TSE vacuolation profiles in wild-type mice from the first and second mouse subpassage of brain and spleen homogenates from four cases of vCJD. The four cases comprise: an asymptomatic MV blood recipient (MV^R), the MM donor to that individual (MM^D), an MM blood donor (MM^D2008) and the associated MM blood recipient (MM^R2008). (A–C) First mouse subpassage from RIII mice. (D–F) Second mouse subpassage from RIII mice. (G–I) First mouse subpassage from C57BL6 mice. (J–L) Second mouse subpassage from C57BL6 mice. (M–O) First mouse subpassage from VM mice. (P–R) Second mouse subpassage from VM mice. Arrows indicates changes from typical vacuolation profiles.
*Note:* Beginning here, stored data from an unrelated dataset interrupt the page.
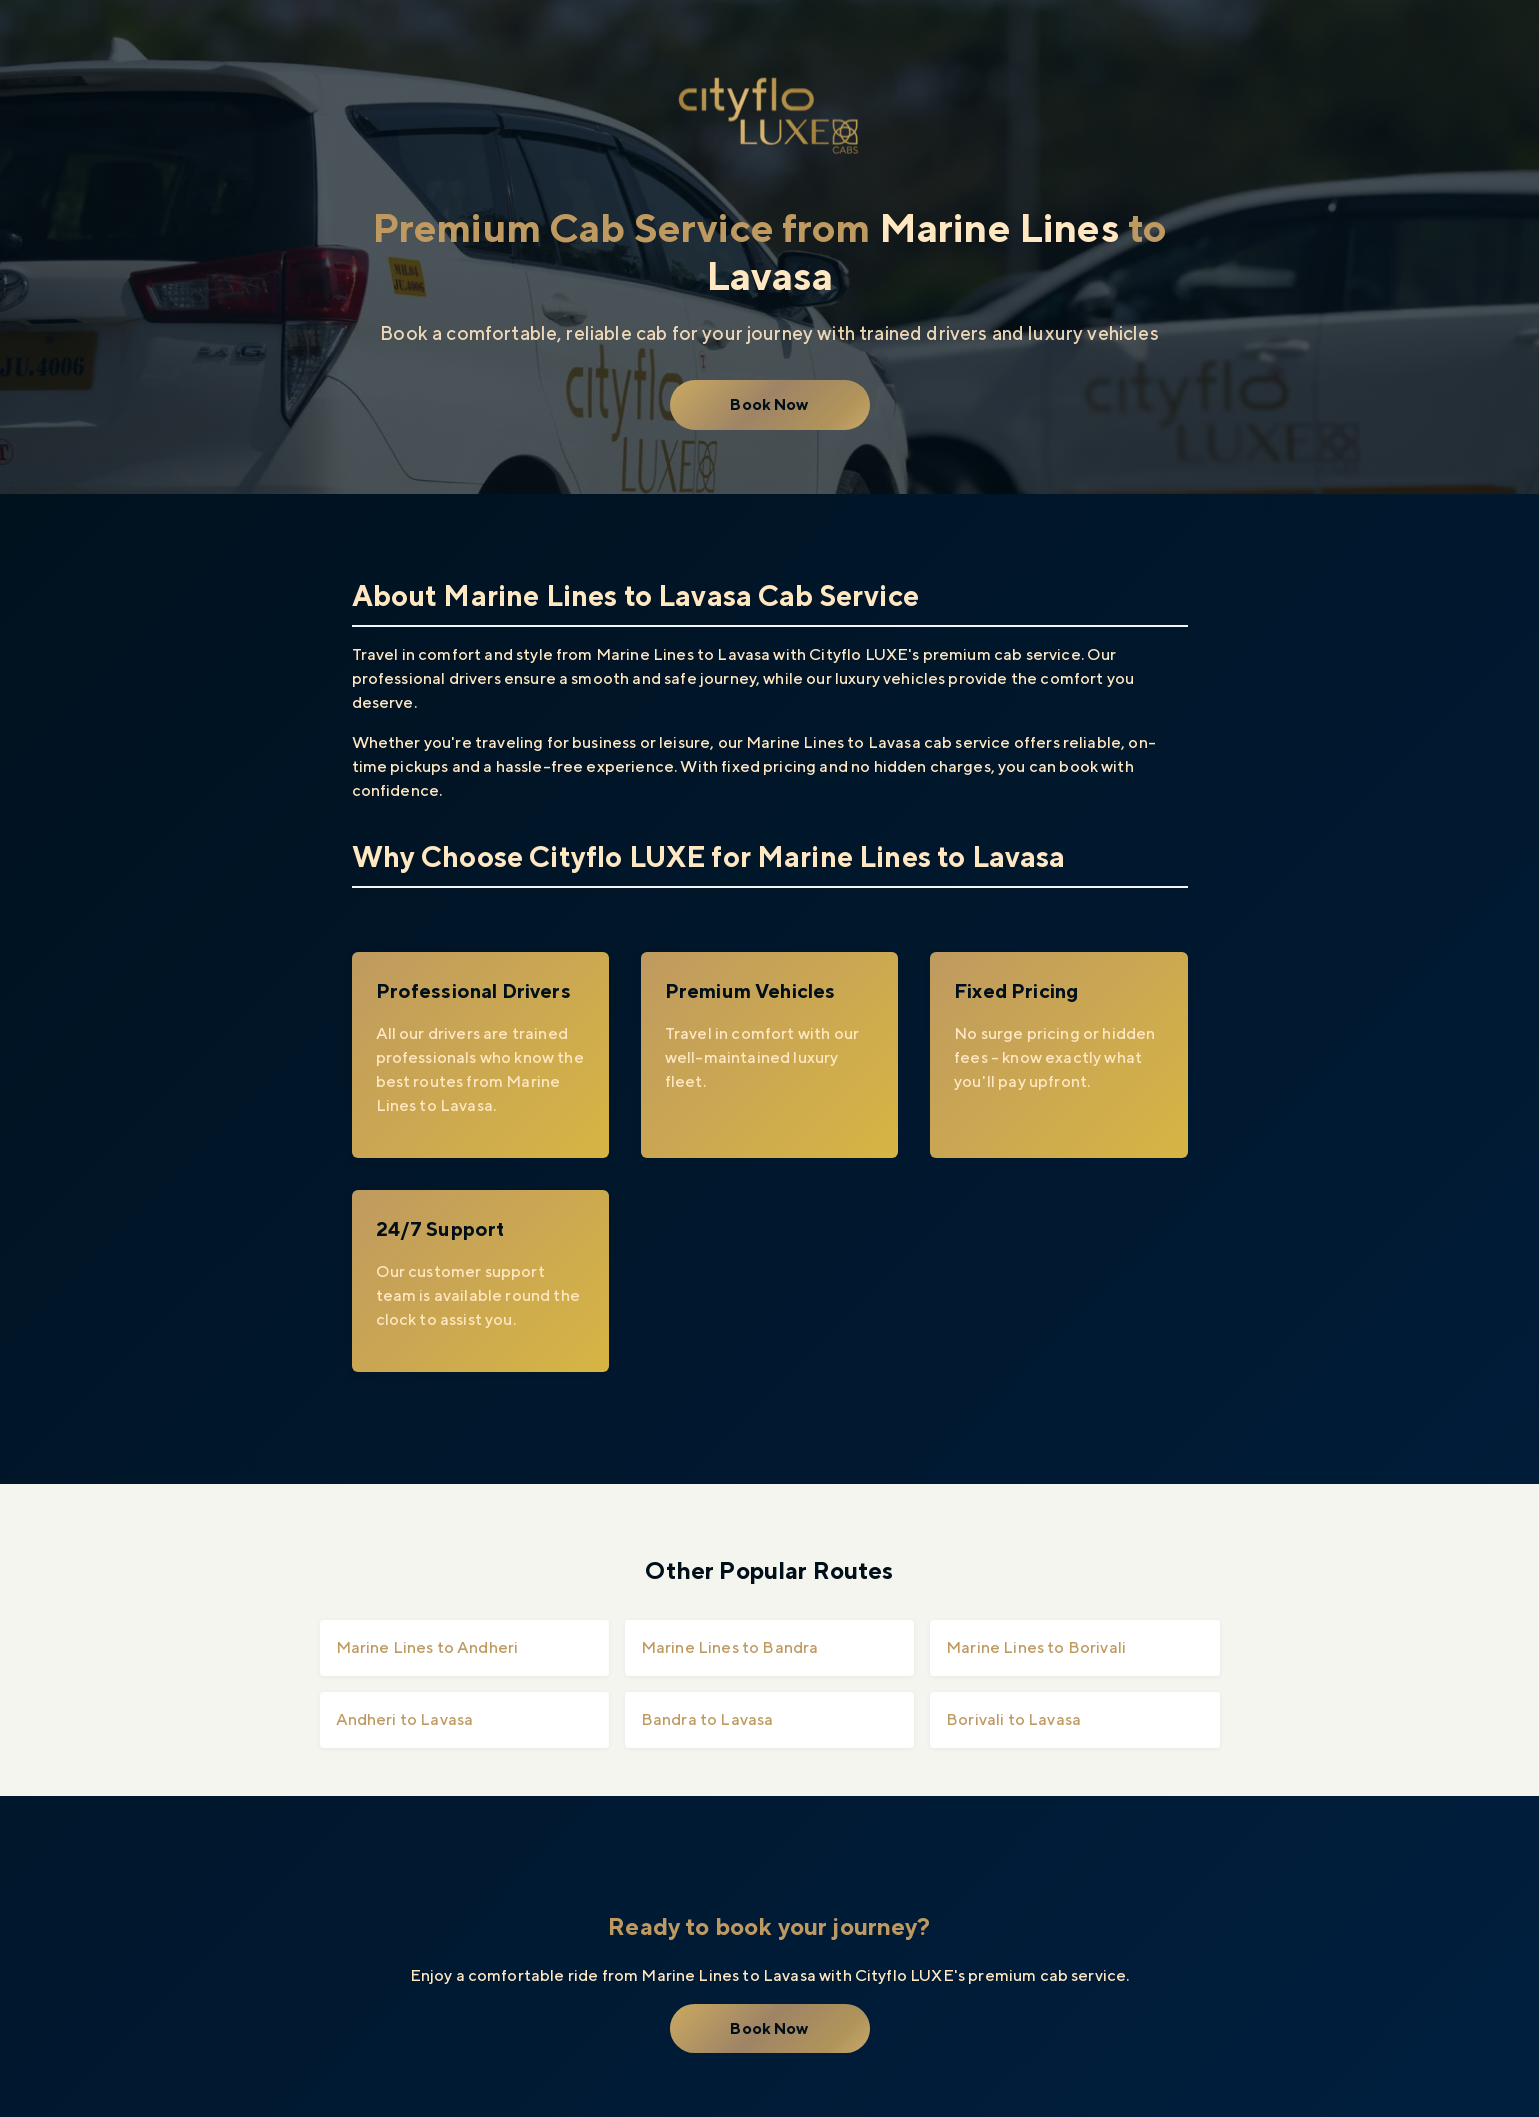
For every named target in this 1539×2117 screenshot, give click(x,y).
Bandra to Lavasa (707, 1719)
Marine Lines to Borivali (1036, 1647)
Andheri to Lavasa (405, 1719)
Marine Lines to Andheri (427, 1647)
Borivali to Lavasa (1013, 1719)
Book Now (769, 404)
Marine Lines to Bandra (730, 1647)
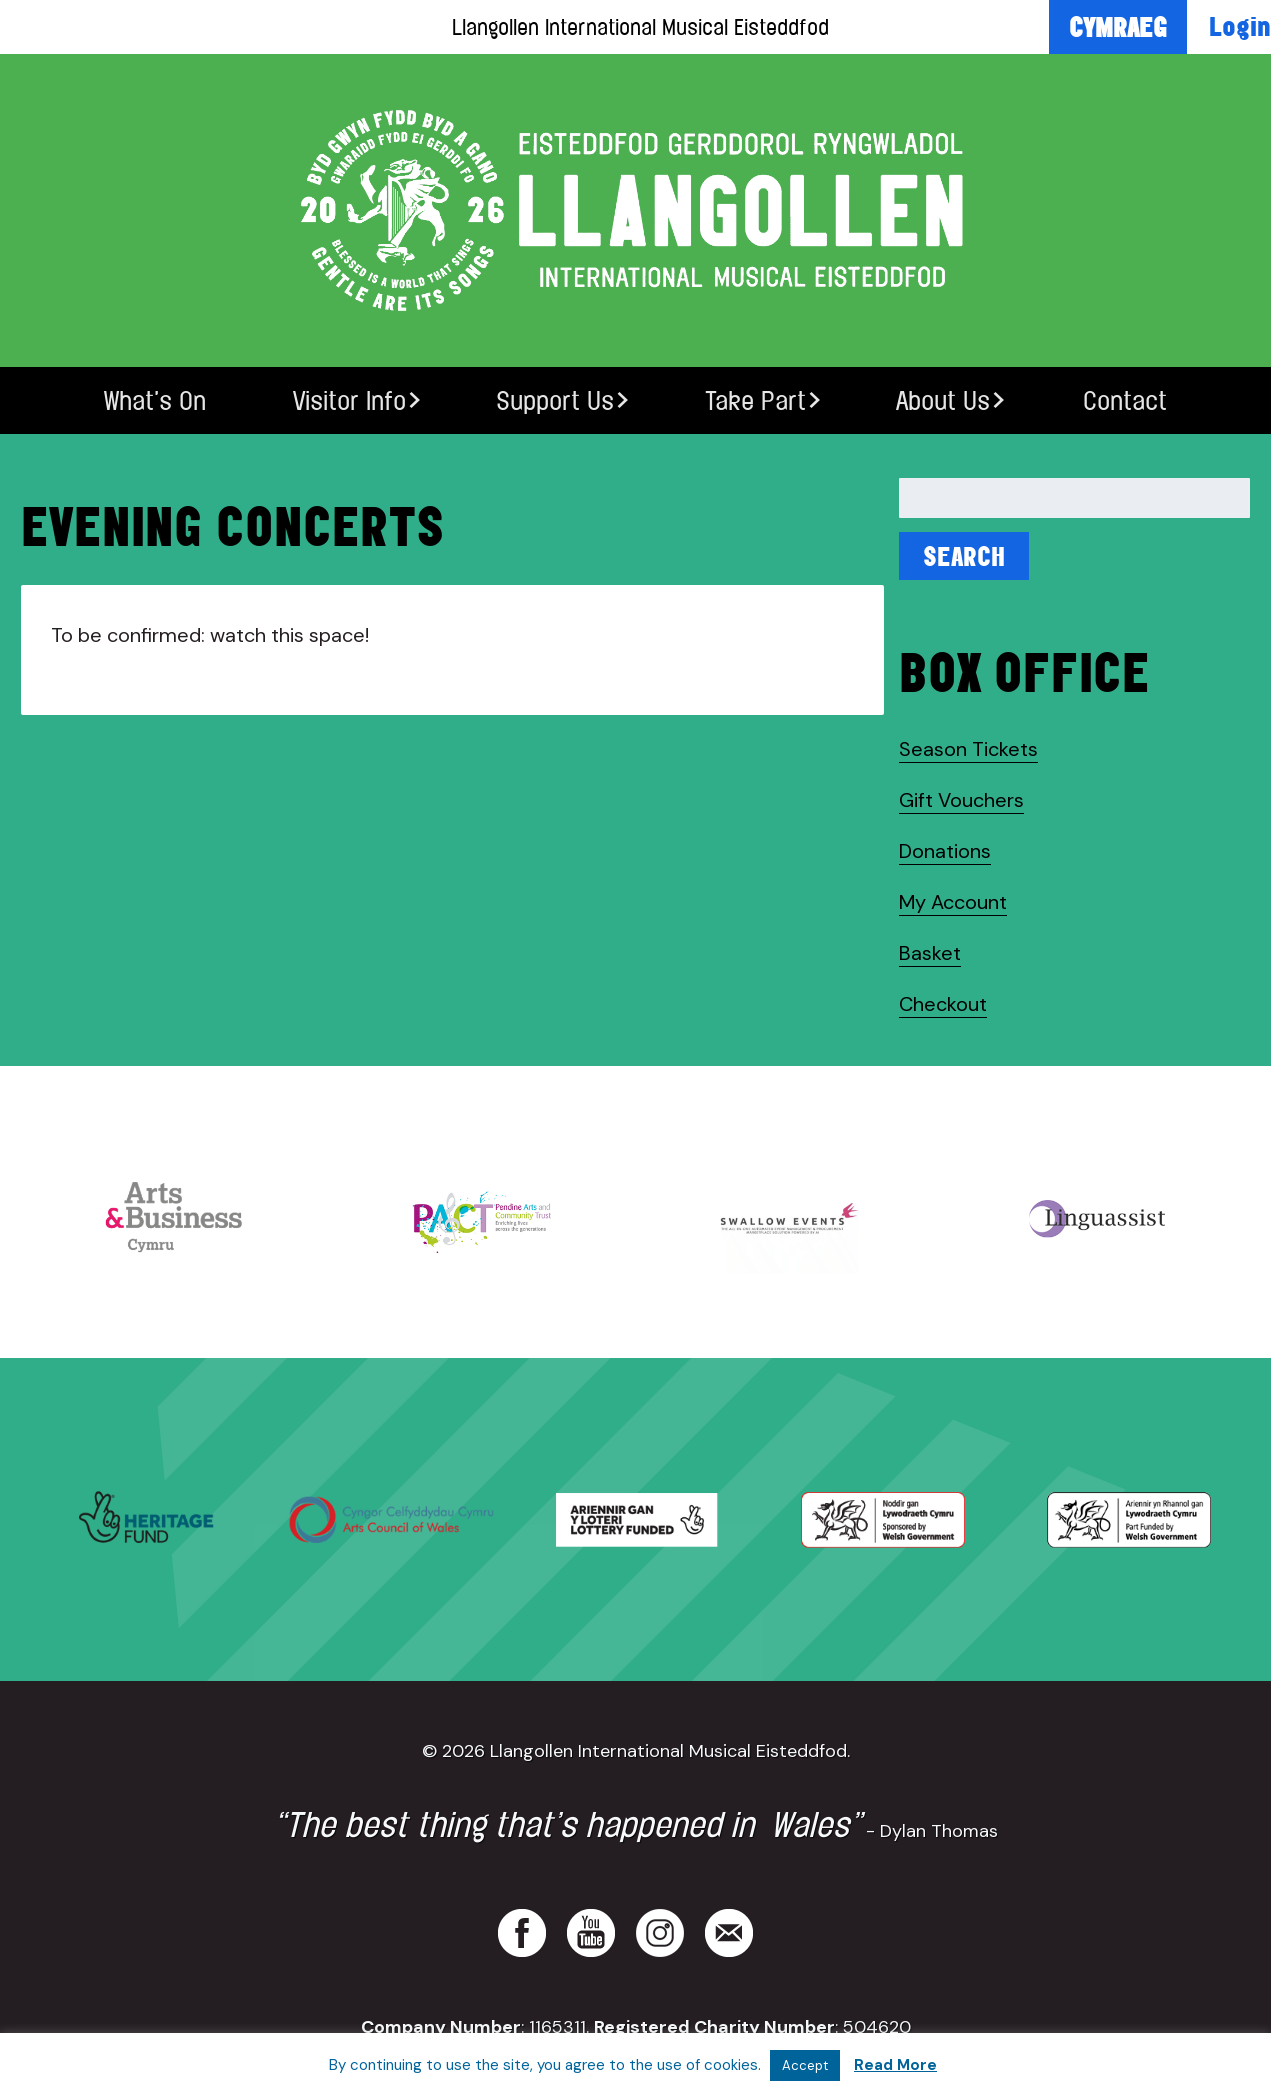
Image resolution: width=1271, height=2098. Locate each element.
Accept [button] (805, 2065)
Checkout (943, 1004)
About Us (943, 400)
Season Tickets (968, 749)
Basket (930, 953)
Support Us (555, 400)
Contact (1125, 400)
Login (1240, 26)
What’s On (155, 400)
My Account (953, 902)
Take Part (755, 400)
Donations (945, 851)
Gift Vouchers (961, 800)
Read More (895, 2065)
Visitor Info (349, 400)
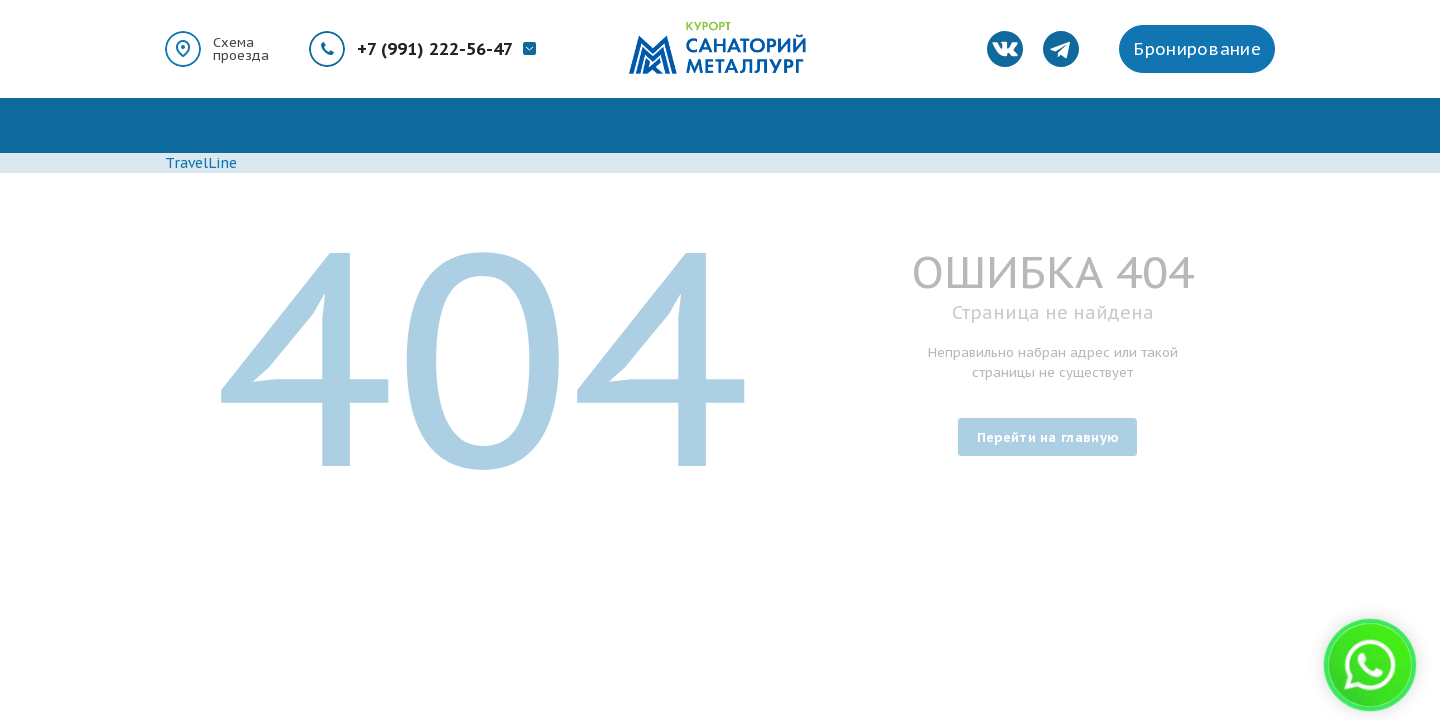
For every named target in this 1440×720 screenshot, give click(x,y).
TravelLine (201, 163)
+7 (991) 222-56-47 (435, 49)
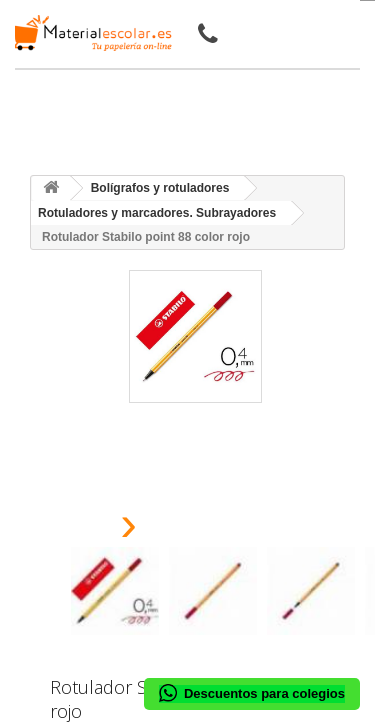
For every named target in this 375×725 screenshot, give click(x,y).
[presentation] (78, 529)
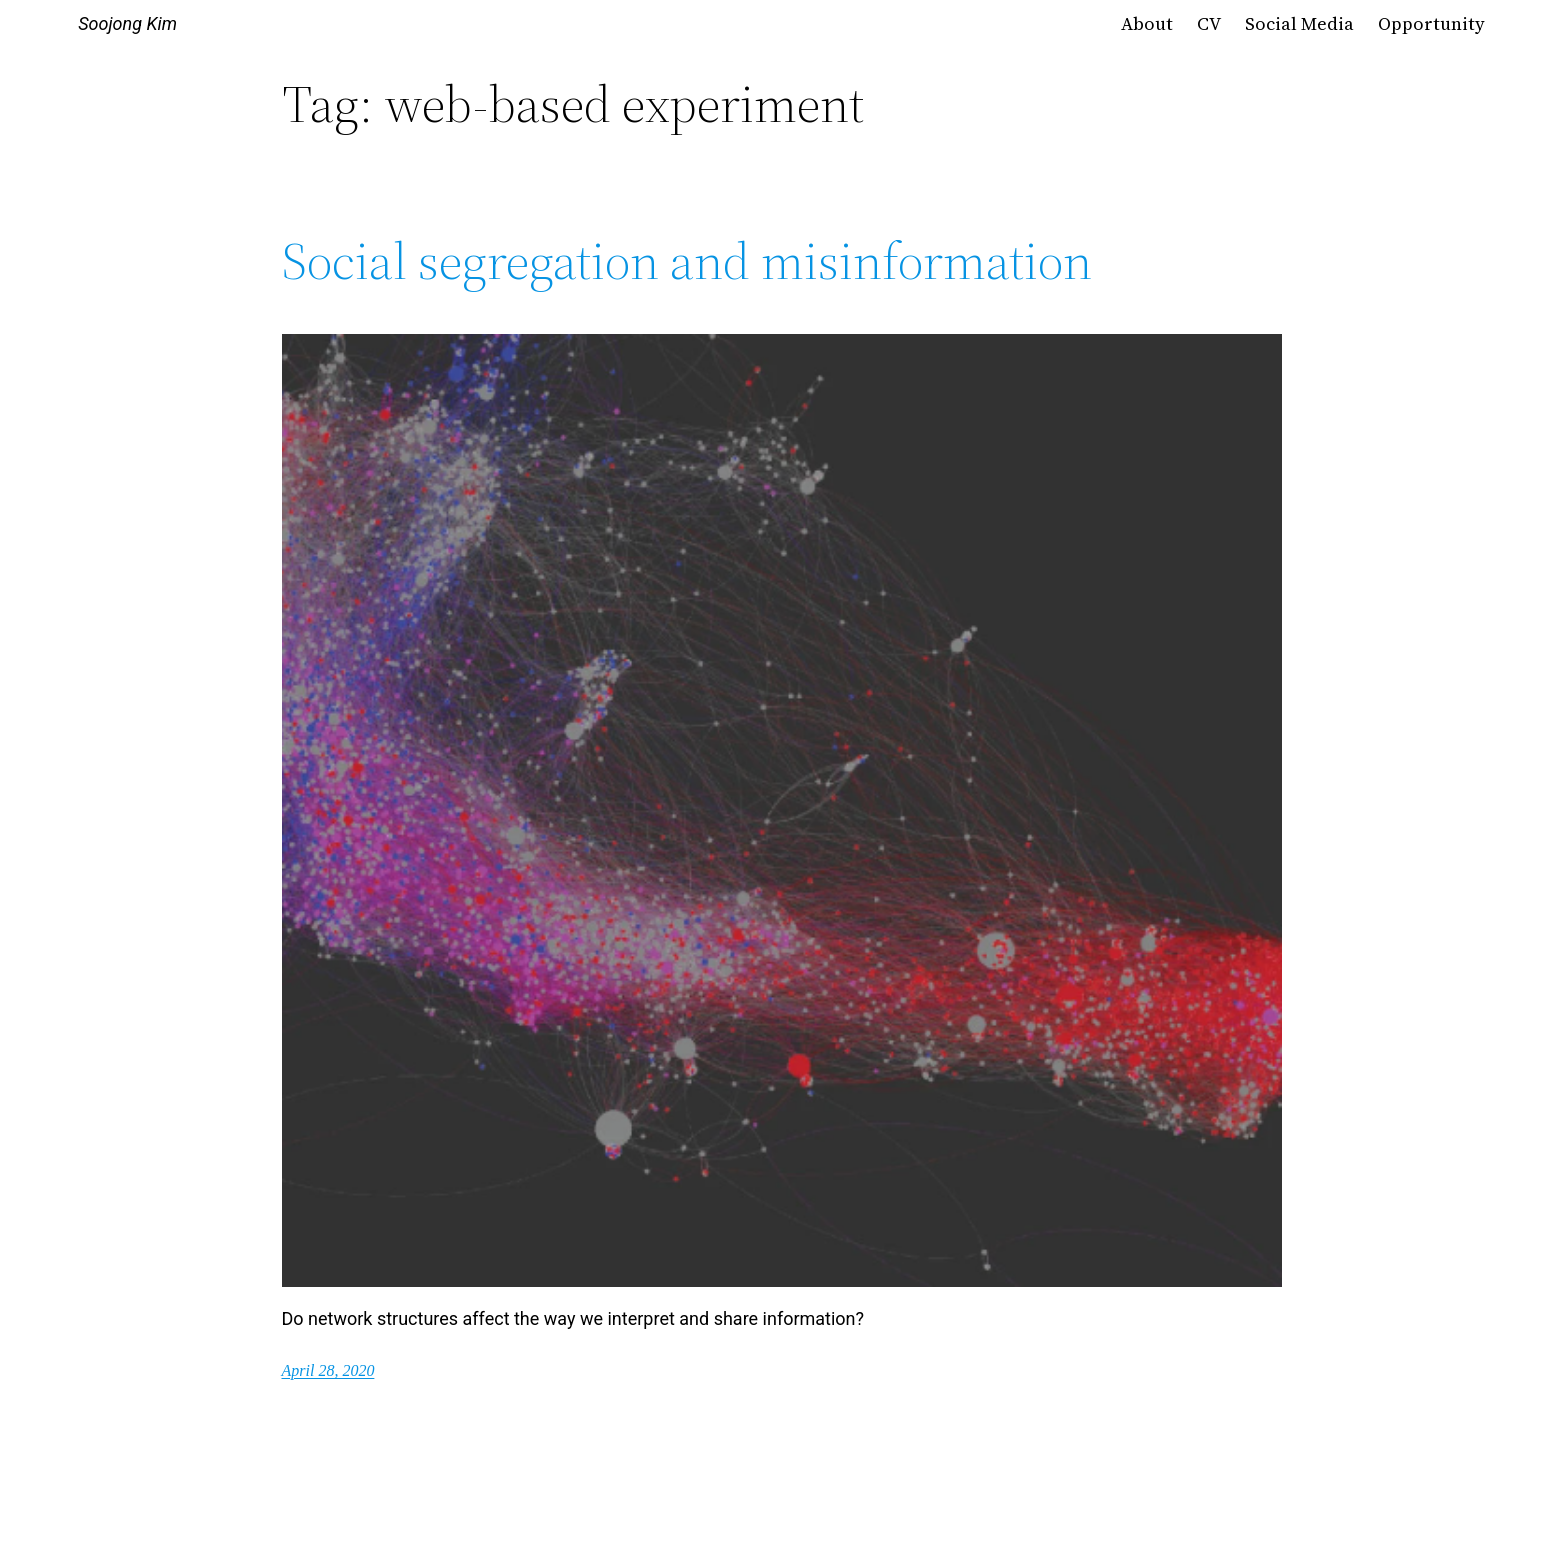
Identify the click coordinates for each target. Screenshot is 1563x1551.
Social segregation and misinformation (687, 261)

All vacuolation profiles were calculated from n ≥ 6, data show mean ± SEM. Brain region areas: G1–9, grey matter scoring areas; G1, medulla; G2, cerebellum; G3, superior colliculus; G4, hypothalamus; G5, thalamus; G6, hippocampus; G7, septum; G8, retrosplenial and adjacent motor cortex; G9, cingulate and adjacent motor cortex. W1–W3, white matter scoring regions: W1, cerebellar white matter; W2, mesencephalic tegmentum; W3, cerebral peduncle.

Figure 5

Abnormal PrP deposition in wild-type mice from the first and second mouse subpassage of brain and spleen homogenate from three cases of vCJD. The three cases comprise: an asymptomatic MV blood recipient (MV^R), the MM donor to that individual (MM^D CNS) and an MM blood donor (MM^D2008). (A) RIII mice from the first and (B) second subpassage of MVR. (C) VM mice from the first and (D) second subpassage of MV^R (E) RIII mice from the first and (F) second subpassage of MM^D (CNS). (G) VM mice from the first and (H) second subpassage of MM^D (CNS). (I) RIII mice from the first and (J) second subpassage of MM^D2008. (K) VM mice from the first and (L) second subpassage of MM^D20008 Scale bars = 200 µm (A–I).

Figure 6

Western blot analysis of brain extracts from the second mouse subpassage of RIII (A) and VM (B) wild-type mice challenged with three cases of vCJD. The three cases comprised: an asymptomatic MV blood recipient (MV^R), the MM donor to that individual [MM^D (CNS) and an MM blood donor (MM^D2008)]. A human vCJD standard positive control is shown for reference with the typical abnormal prion protein (PrP^res) type 2B. All samples were treated with proteinase K (indicated by plus symbol). The anti-prion protein detection antibody used was 6H4. Molecular weight markers are shown in kDa. PK = proteinase K.